Aspects allow you to change the story in ways that tie in with your character’s tendencies, skills, or problems. You can also use them to establish facts about the setting, such as the presence of magic or the existence of a useful ally, dangerous enemy, or secret organization.

Your character will have a handful of aspects (between three and five), including a high concept and a trouble. Aspects are discussed in detail in Aspects and Fate Points—but for now, this should help you get the idea.

High Concept

First, decide on your character’s high concept. This is a single phrase or sentence that neatly sums up your character, saying who you are, what you do, what your “deal” is. When you think about your high concept, try to think of two things: how this aspect could help you, and how it might make things harder for you. Good high concept aspects do both.

Examples: Feline Captain of Cirrus Skimmer; Suncaller of the Andral Desert; Chief Field Agent of IGEMA

Trouble

Next, decide on the thing that always gets you into trouble. It could be a personal weakness, or a recurring enemy, or an important obligation—anything that makes your life complicated.

Examples: Steel Assassins Want Me Dead; Cast Now, Ask Questions Later; Gotta Look Out for My Little Brother

Another Aspect

Now compose another aspect. Think of something really important or interesting about your character. Are they the strongest person in their hometown? Do they carry a mighty sword known through history? Do they talk too much? Are they filthy rich?

Optional: One or Two Additional Aspects

If you wish, you may create one or two more aspects. These aspects might describe your character’s relationship with other player characters or with an NPC. Or, like the third aspect you composed above, it might describe something especially interesting about your character.

If you prefer, you can leave one or both of these aspects blank right now and fill them in later, after the game has started.

Name and Appearance

Describe your character’s appearance and give them a name.

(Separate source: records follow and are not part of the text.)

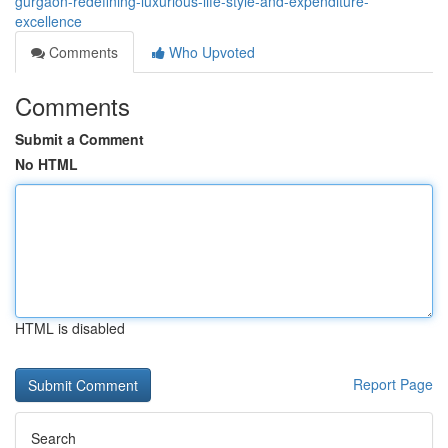
gurgaon-redefining-luxurious-life-style-and-expenditure-
excellence
Comments
Who Upvoted
Comments
Submit a Comment
No HTML
HTML is disabled
Report Page
Search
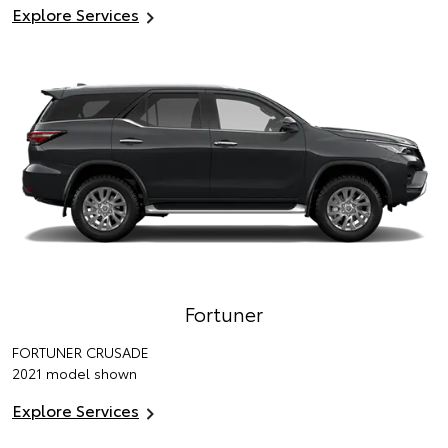
Explore Services
Fortuner
FORTUNER CRUSADE
2021 model shown
Explore Services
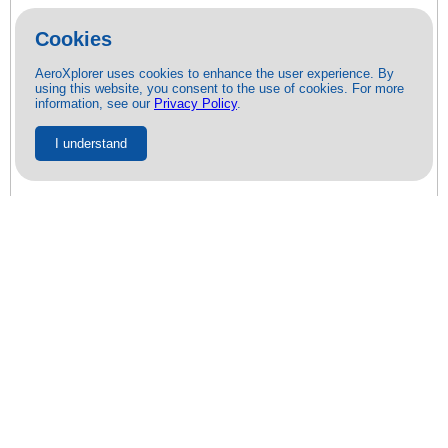
Cookies
AeroXplorer uses cookies to enhance the user experience. By
using this website, you consent to the use of cookies. For more
information, see our
Privacy Policy
.
I understand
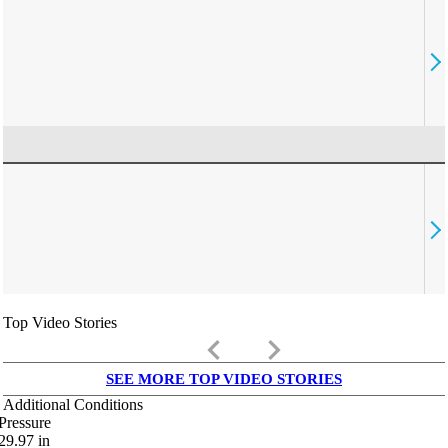
Top Video Stories
keyboard_arrow_left
keyboard_arrow_right
SEE MORE TOP VIDEO STORIES
Additional Conditions
Pressure
29.97
in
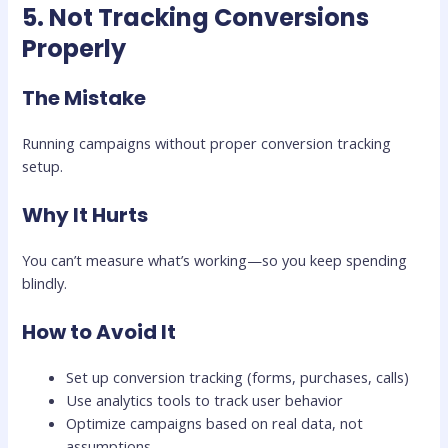
5. Not Tracking Conversions
Properly
The Mistake
Running campaigns without proper conversion tracking
setup.
Why It Hurts
You can’t measure what’s working—so you keep spending
blindly.
How to Avoid It
Set up conversion tracking (forms, purchases, calls)
Use analytics tools to track user behavior
Optimize campaigns based on real data, not
assumptions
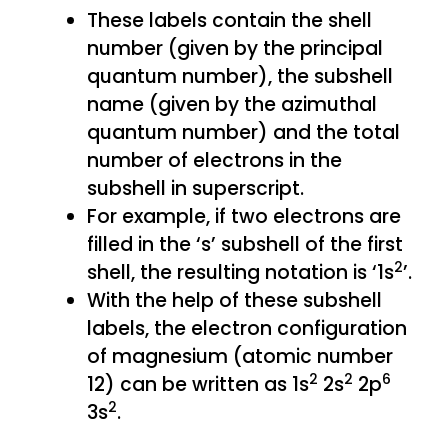
These labels contain the shell
number (given by the principal
quantum number), the subshell
name (given by the azimuthal
quantum number) and the total
number of electrons in the
subshell in superscript.
For example, if two electrons are
filled in the ‘s’ subshell of the first
2
shell, the resulting notation is ‘1s
’.
With the help of these subshell
labels, the electron configuration
of magnesium (atomic number
2
2
6
12) can be written as 1s
2s
2p
2
3s
.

Creating Characters: The 30-Second Version

Approaches

Choose your approaches.

Approaches are descriptions of how you accomplish tasks. Everyone has the same six approaches:

Each approach is rated with a bonus.** Choose one at Good (+3), two at Fair (+2), two at Average (+1), and one at Mediocre (+0)**. You can improve these later. What each approach means and how you use them can be found in How to Do Stuff: Outcomes, Approaches, and Actions.

The Ladder

Fate uses a ladder of adjectives and numbers to rate a character’s approaches, the result of a roll, difficulty ratings for simple checks, etc.

Here’s the ladder:

+8 Legendary
+7 Epic
+6 Fantastic
+5 Superb
+4 Great
+3 Good
+2 Fair
+1 Average
0 Mediocre
-1 Poor
-2 Terrible

Your approaches can say a lot about who you are. Here are some examples:

Stunts and Refresh

A stunt is a special trait that changes the way an approach works for your character. Generally, stunts give you a bonus (almost always +2) to a certain approach when used with a particular action under specific circumstances. Find out more about stunts in Stunts. Choose one stunt to start, or you can wait and add a stunt during the game. Later, when your character advances, you can choose more.

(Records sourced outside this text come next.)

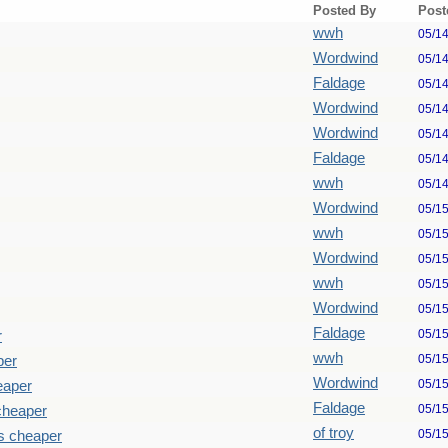
Posted By
Post
wwh
05/1
Wordwind
05/1
Faldage
05/1
Wordwind
05/1
Wordwind
05/1
Faldage
05/1
wwh
05/1
Wordwind
05/1
wwh
05/1
Wordwind
05/1
wwh
05/1
Wordwind
05/1
Faldage
05/1
r
wwh
05/1
per
Wordwind
05/1
eaper
Faldage
05/1
cheaper
of troy
05/1
s cheaper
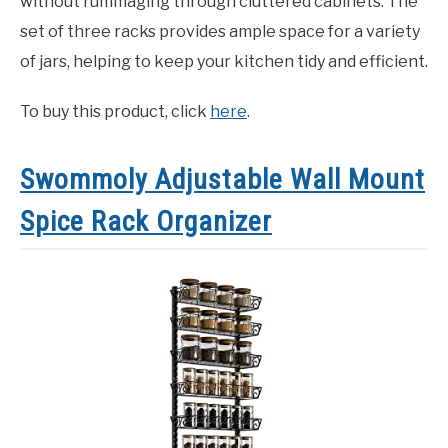
without rummaging through cluttered cabinets. The
set of three racks provides ample space for a variety
of jars, helping to keep your kitchen tidy and efficient.
To buy this product, click
here
.
Swommoly Adjustable Wall Mount
Spice Rack Organizer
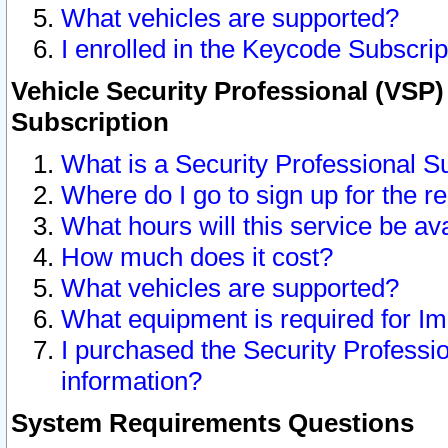
What vehicles are supported?
I enrolled in the Keycode Subscrip
Vehicle Security Professional (VSP)
Subscription
What is a Security Professional S
Where do I go to sign up for the r
What hours will this service be av
How much does it cost?
What vehicles are supported?
What equipment is required for I
I purchased the Security Professio
information?
System Requirements Questions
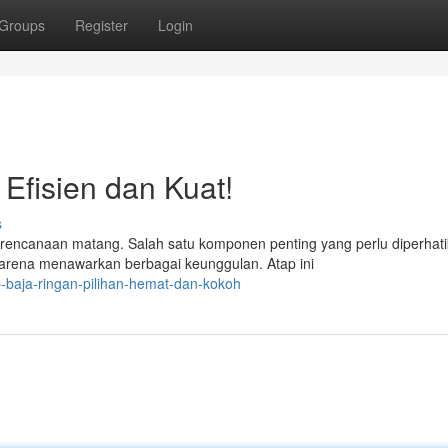
Groups
Register
Login
 Efisien dan Kuat!
s
canaan matang. Salah satu komponen penting yang perlu diperhat
k karena menawarkan berbagai keunggulan. Atap ini
-baja-ringan-pilihan-hemat-dan-kokoh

Your refresh is the number of fate points you begin each game session with—unless you ended the previous session with more unspent fate points than your refresh, in which case you start with the number you had left last time. By default, your refresh starts at three and is reduced by one for each stunt after the first three you choose—essentially, your first three stunts are free! As your character advances, you’ll get opportunities to add to your refresh. Your refresh may never go below one.

How Many Stunts?

By default, FAE suggests choosing one stunt to start with.

However, if this is your first time playing a Fate game, you might find it easier to pick your first stunt after you’ve had a chance to play a bit, to give you an idea of what a good stunt might be. Just add your stunt during or after your first game session.

On the other hand, if you’re an experienced Fate gamer, you might look ahead and discover that, just like in Fate Core, your character is entitled to three free stunts before it starts costing you refresh. In that case, let the least experienced member of your game group be your guide; if someone is new to the game and only takes one to start with, that’s what everyone should do. If you’re all experienced, and you want to start with more powerful characters, just take all three to start and off you go.